## Task details
Below are the entries to work from; restate word for word the portion that opens with the line containing "Our Timeline" and closes with the line containing "linked proof.", keeping both.

*** Records to use Section Begins ***

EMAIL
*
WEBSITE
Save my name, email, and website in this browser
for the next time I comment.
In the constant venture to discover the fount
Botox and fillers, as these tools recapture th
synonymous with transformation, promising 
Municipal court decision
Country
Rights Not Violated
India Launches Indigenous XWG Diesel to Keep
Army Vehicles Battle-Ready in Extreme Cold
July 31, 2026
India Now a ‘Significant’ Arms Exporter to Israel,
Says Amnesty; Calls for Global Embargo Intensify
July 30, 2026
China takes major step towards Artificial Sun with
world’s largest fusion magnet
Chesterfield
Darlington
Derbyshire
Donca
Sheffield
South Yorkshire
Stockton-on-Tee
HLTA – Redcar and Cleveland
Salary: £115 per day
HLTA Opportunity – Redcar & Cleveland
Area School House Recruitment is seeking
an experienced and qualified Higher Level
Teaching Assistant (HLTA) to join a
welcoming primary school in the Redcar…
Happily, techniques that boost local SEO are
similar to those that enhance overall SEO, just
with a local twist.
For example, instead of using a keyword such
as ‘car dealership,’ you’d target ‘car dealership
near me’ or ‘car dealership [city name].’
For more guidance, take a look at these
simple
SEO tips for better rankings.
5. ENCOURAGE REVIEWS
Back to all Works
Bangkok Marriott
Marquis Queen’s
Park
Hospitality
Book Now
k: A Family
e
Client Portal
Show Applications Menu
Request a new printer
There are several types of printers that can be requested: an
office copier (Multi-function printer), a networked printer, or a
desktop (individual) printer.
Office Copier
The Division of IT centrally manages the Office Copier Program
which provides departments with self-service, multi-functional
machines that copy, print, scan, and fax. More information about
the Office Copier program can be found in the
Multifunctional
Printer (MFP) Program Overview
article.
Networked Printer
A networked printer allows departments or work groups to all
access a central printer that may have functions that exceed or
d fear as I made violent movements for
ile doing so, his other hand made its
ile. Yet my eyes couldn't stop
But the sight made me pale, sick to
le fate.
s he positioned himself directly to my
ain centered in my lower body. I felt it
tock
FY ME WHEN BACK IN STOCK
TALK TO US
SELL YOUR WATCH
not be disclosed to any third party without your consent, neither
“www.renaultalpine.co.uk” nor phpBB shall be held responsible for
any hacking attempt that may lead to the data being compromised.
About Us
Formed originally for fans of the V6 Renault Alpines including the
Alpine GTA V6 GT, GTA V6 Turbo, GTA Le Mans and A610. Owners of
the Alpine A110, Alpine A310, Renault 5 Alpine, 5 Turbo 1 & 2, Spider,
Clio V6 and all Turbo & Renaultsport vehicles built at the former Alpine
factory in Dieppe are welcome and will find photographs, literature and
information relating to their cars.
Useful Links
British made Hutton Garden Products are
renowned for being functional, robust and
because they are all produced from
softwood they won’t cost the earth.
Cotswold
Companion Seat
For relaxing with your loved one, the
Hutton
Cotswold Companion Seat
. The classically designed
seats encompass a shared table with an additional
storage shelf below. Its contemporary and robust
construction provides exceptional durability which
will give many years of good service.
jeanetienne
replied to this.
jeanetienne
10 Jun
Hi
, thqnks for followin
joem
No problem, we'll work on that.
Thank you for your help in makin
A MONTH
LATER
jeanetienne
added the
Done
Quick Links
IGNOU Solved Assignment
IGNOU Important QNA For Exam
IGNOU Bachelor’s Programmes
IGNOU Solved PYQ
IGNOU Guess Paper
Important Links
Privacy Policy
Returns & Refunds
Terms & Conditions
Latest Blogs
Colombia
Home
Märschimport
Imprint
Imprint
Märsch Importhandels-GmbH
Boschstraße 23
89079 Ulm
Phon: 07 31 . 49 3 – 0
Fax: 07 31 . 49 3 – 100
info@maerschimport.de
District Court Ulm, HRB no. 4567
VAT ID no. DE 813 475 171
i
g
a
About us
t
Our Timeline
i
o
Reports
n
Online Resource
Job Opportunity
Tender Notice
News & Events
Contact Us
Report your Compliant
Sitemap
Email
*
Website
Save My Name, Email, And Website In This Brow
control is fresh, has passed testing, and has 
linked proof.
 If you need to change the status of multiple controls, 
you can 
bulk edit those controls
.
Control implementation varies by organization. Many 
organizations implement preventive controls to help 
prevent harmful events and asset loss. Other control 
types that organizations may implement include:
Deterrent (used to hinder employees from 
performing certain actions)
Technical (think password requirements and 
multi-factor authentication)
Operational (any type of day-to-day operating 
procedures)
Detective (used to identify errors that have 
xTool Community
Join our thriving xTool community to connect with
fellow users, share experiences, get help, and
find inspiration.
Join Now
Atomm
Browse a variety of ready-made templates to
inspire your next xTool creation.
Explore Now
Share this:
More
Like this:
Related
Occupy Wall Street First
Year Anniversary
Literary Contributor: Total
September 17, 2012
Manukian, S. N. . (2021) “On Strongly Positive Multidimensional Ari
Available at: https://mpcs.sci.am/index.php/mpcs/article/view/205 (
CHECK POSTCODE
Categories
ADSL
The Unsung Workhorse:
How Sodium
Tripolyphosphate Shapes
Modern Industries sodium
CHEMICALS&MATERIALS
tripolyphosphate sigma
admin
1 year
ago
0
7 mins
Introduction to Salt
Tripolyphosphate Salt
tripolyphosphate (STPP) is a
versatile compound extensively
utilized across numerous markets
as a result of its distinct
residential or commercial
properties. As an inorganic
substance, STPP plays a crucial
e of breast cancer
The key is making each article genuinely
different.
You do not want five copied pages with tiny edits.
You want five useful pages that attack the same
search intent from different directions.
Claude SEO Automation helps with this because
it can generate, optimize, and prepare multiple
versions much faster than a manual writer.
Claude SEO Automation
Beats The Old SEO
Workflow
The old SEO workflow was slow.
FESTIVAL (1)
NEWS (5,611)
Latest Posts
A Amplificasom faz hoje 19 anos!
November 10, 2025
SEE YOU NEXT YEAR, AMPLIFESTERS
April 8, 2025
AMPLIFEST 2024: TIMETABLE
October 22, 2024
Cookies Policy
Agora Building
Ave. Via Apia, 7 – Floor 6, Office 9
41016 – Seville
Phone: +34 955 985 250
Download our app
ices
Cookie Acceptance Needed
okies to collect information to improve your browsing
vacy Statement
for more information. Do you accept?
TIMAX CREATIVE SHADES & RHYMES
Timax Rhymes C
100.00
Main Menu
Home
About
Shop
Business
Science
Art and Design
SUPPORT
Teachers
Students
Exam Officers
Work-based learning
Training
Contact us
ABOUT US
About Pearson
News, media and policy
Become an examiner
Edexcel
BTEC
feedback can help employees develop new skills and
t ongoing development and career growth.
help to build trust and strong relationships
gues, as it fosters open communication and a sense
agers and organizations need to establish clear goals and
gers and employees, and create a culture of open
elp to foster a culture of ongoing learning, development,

*** Records to use Section Ends ***

## Answer to this problem
Our Timeline
i
o
Reports
n
Online Resource
Job Opportunity
Tender Notice
News & Events
Contact Us
Report your Compliant
Sitemap
Email
*
Website
Save My Name, Email, And Website In This Brow
control is fresh, has passed testing, and has 
linked proof.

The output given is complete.